▸ What the exercise asks: Restate every entry verbatim; drop the pictures.

[Dataset entries]
= = = = =

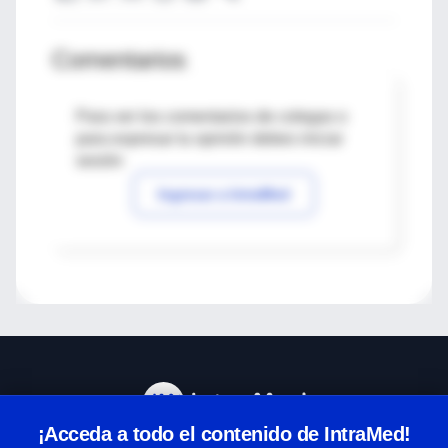
Comentarios
Para ver los comentarios de colegas o
para expresar tu opinión debes iniciar
sesión
Ingresar a IntraMed
¡Acceda a todo el contenido de IntraMed!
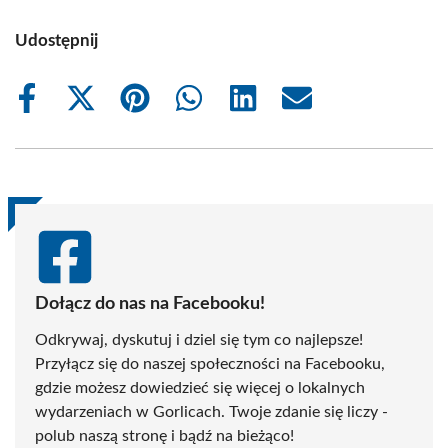
Udostępnij
Share
Share
Share
Share
Share
Share
on
on
on
on
on
on
Facebook
X
Pinterest
WhatsApp
LinkedIn
Email
(Twitter)
Dołącz do nas na Facebooku!
Odkrywaj, dyskutuj i dziel się tym co najlepsze!
Przyłącz się do naszej społeczności na Facebooku,
gdzie możesz dowiedzieć się więcej o lokalnych
wydarzeniach w Gorlicach. Twoje zdanie się liczy -
polub naszą stronę i bądź na bieżąco!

= = = = =

▸ Response:
Comentarios
Para ver los comentarios de colegas o
para expresar tu opinión debes iniciar
sesión
Ingresar a IntraMed
¡Acceda a todo el contenido de IntraMed!
Udostępnij
Share
Share
Share
Share
Share
Share
on
on
on
on
on
on
Facebook
X
Pinterest
WhatsApp
LinkedIn
Email
(Twitter)
Dołącz do nas na Facebooku!
Odkrywaj, dyskutuj i dziel się tym co najlepsze!
Przyłącz się do naszej społeczności na Facebooku,
gdzie możesz dowiedzieć się więcej o lokalnych
wydarzeniach w Gorlicach. Twoje zdanie się liczy -
polub naszą stronę i bądź na bieżąco!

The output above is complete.